En el Congreso, el martes, ocurrió lo que desde hace tres decenios viene ocurriendo: el PSC votó contra sí mismo. Además, en un incomprensible error táctico, varios dirigentes socialistas catalanes –Joaquim Nadal, Laia Bonet– habían amenazado con hacer piña, esta vez sí, con el resto de los partidos catalanes. Como decía, no es de ningún modo la primera vez que el PSC exhibe su fragilidad, su miseria, por decirlo ardientemente. La última ocasión sonada fue con motivo de la sentencia del Tribunal Constitucional contra el Estatut votado y aprobado en referendo por los ciudadanos de Catalunya.

El martes se trataba de un texto para exigir al Gobierno del PSOE que abone los 1.450 millones correspondientes al fondo de competitividad. Más propiamente, que los avance, como ha hecho en años anteriores, a lo que el Ejecutivo se niega. Así es que el PSC se vio votando con el PSOE y con la UPD de Rosa Díez contra el pago de un dinero que a la sazón forma parte de un acuerdo de financiación firmado por el tripartito de José Montilla y saludado entonces como el mejor sistema de financiación de la historia. Ustedes lo recordarán.

Distanciémonos un poco.
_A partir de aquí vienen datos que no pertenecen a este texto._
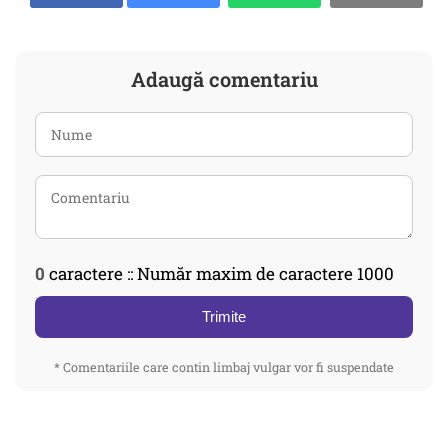
Adaugă comentariu
0
caractere :: Număr maxim de caractere 1000
Trimite
* Comentariile care contin limbaj vulgar vor fi suspendate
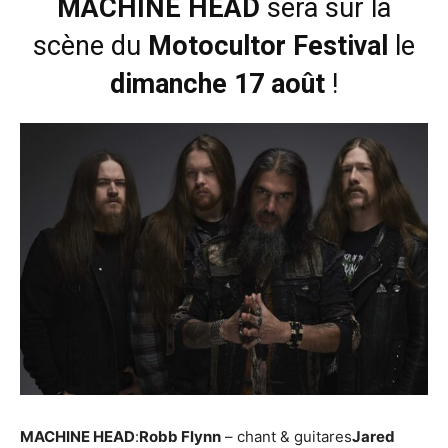
MACHINE HEAD
sera sur la
scène du
Motocultor Festival
le
dimanche 17 août
!
MACHINE HEAD
:
Robb Flynn
– chant & guitares
Jared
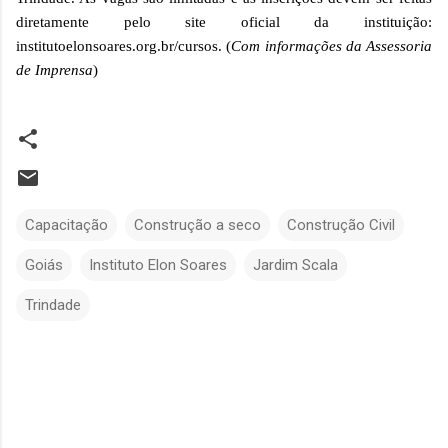
diretamente pelo site oficial da instituição:
institutoelonsoares.org.br/cursos. (
Com informações da Assessoria
de Imprensa
)
Capacitação
Construção a seco
Construção Civil
Goiás
Instituto Elon Soares
Jardim Scala
Trindade
C
o
m
e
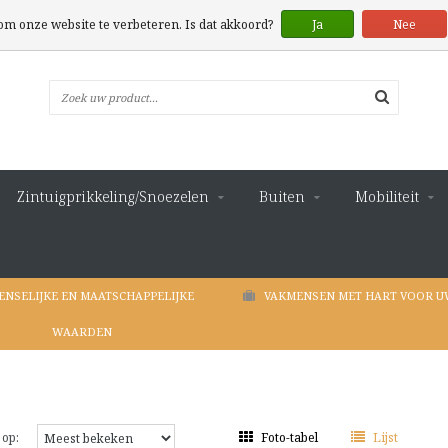
 om onze website te verbeteren. Is dat akkoord?
Ja
Nee
Zintuigprikkeling/Snoezelen
Buiten
Mobiliteit
ENSELIJKE EN MAATSCHAPPELIJKE
VAKMENSEN MET HART VOOR U
WAARDEN
 op:
Foto-tabel
Lijst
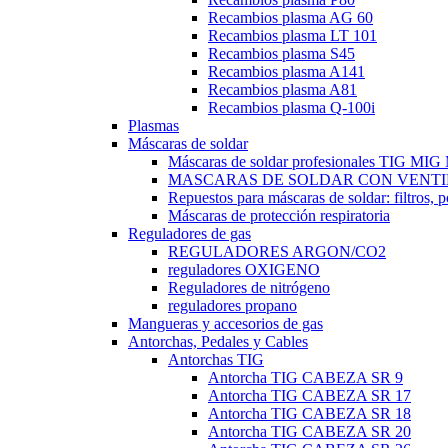
Recambios plasma AG 60
Recambios plasma LT 101
Recambios plasma S45
Recambios plasma A141
Recambios plasma A81
Recambios plasma Q-100i
Plasmas
Máscaras de soldar
Máscaras de soldar profesionales TIG M
MASCARAS DE SOLDAR CON VENTI
Repuestos para máscaras de soldar: filtros, 
Máscaras de protección respiratoria
Reguladores de gas
REGULADORES ARGON/CO2
reguladores OXIGENO
Reguladores de nitrógeno
reguladores propano
Mangueras y accesorios de gas
Antorchas, Pedales y Cables
Antorchas TIG
Antorcha TIG CABEZA SR 9
Antorcha TIG CABEZA SR 17
Antorcha TIG CABEZA SR 18
Antorcha TIG CABEZA SR 20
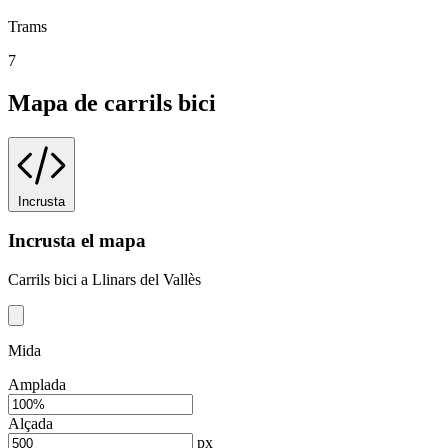
Trams
7
Mapa de carrils bici
Incrusta
Incrusta el mapa
Carrils bici a Llinars del Vallès
Mida
Amplada
Alçada
px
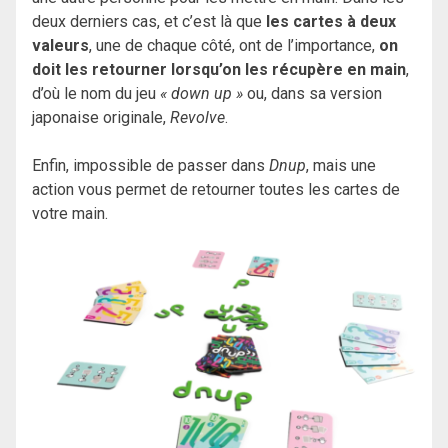
deux derniers cas, et c’est là que
les cartes à deux
valeurs
, une de chaque côté, ont de l’importance,
on
doit les retourner lorsqu’on les récupère en main
,
d’où le nom du jeu
« down up »
ou, dans sa version
japonaise originale,
Revolve
.
Enfin, impossible de passer dans
Dnup
, mais une
action vous permet de retourner toutes les cartes de
votre main.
Uno de los grandes pilares de la alianza del PSC con el PSOE es el compromiso, la obligación, de los socialistas catalanes de obedecer una vez se cruza el Ebro. Tal compromiso supone un oneroso coste para la credibilidad y la reputación de los socialistas catalanes, que se incrementa según el asunto y el contexto. El contexto actual es de los peores, pues el PSC se halla en plena campaña electoral e intentando salvar los muebles. La votación del martes, así como el recurso del Gobierno contra la convocatoria catalana de 1.245 plazas de maestros, conspiran contra sus esfuerzos, mientras aquella frase de Montilla ante José Luis Rodríguez Zapatero  –«Te queremos, José Luis, pero queremos más a Catalunya»– parece transmutarse en sarcasmo.
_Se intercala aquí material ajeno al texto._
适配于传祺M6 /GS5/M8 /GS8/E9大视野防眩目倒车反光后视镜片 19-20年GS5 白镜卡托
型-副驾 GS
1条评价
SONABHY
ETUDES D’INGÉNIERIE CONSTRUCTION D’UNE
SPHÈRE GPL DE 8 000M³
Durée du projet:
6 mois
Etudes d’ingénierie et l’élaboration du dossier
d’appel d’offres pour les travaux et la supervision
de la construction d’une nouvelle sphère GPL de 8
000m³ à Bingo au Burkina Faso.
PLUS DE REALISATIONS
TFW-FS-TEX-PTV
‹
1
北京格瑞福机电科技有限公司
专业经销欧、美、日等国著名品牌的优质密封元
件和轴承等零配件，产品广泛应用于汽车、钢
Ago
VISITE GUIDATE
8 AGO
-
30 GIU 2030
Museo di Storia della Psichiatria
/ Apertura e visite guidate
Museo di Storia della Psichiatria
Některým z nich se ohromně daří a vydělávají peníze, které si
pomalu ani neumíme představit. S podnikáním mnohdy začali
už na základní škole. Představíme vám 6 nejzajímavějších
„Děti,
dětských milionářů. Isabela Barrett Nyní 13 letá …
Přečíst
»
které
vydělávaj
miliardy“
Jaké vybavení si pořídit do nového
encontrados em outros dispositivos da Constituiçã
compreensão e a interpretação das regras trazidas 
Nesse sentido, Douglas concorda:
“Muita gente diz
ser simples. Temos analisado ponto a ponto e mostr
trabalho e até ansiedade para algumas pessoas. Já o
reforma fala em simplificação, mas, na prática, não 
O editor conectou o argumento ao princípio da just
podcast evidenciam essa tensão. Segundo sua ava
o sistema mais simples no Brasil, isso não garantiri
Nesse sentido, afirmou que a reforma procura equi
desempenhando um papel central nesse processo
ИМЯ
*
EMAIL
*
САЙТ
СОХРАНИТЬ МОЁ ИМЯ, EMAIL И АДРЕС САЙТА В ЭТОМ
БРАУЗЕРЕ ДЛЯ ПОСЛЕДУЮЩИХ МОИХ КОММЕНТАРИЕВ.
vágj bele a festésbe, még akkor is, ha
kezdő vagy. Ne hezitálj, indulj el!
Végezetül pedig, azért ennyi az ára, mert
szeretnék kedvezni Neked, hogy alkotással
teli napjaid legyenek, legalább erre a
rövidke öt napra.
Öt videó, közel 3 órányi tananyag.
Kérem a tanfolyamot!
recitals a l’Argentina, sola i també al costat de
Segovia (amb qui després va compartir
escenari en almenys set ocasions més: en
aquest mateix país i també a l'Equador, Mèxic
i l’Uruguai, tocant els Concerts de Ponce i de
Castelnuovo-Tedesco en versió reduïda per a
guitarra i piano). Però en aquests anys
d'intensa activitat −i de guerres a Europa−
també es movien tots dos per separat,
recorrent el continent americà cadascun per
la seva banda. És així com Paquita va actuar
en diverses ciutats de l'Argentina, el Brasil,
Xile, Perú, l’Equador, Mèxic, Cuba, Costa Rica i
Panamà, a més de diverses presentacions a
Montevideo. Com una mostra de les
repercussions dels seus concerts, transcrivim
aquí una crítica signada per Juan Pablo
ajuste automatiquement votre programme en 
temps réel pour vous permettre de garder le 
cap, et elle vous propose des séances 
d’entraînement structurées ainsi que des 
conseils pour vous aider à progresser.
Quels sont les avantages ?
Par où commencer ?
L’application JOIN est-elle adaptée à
Pero ¿puede el PSC actuar autónomamente en el Congreso? No sin arriesgarse a la ruptura con sus correligionarios y amigos. No sin arriesgarse, por consiguiente, también a la ruptura interna. Y aquí llega la paradoja, que intentamos dibujar hace unos días en otro artículo: para el PSC divorciarse del PSOE sería malo, malísimo, pero también lo sería, indudablemente, para los intereses colectivos de Catalunya. Aquí radica la grandeza del socialismo catalán.
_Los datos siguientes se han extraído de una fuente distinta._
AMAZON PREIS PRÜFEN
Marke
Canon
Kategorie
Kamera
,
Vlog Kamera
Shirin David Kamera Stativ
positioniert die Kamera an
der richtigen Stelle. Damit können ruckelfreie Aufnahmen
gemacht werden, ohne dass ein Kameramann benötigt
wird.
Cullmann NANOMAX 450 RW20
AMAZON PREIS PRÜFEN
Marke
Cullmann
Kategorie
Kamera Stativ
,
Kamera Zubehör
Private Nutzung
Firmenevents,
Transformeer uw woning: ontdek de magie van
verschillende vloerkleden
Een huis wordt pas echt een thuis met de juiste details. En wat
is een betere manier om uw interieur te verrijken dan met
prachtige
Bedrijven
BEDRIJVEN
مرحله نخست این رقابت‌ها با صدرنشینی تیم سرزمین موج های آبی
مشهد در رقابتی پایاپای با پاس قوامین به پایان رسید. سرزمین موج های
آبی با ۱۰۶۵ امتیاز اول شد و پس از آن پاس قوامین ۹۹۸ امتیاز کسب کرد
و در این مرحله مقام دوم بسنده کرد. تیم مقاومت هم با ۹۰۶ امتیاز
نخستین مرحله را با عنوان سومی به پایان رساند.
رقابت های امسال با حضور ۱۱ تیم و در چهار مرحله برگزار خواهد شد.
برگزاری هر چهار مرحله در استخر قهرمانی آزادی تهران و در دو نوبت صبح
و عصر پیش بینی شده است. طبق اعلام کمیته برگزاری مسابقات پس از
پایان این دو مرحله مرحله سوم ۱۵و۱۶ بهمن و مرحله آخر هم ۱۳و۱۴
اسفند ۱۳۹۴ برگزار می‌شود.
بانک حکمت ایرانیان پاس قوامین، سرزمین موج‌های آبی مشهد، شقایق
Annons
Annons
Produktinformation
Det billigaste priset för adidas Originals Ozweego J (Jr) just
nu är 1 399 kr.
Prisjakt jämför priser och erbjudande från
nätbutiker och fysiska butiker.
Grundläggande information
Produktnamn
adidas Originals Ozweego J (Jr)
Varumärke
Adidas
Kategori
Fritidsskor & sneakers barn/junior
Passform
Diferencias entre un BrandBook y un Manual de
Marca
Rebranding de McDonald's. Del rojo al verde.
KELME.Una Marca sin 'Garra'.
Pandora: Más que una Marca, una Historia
¿Son, pues, los socialistas catalanes unos seres sufrientes, prisioneros del destino, que quieren pero no pueden? Efectivamente, a algunos de ellos la subordinación al PSOE les causa malestar e incluso hondo resquemor. Otros hallan consuelo pensando que es el mal menor. Y a unos terceros –¿muchos? ¿pocos?– la situación no les causa incomodidad, ni tan siquiera inquietud. Y eso es probablemente lo peor de todo.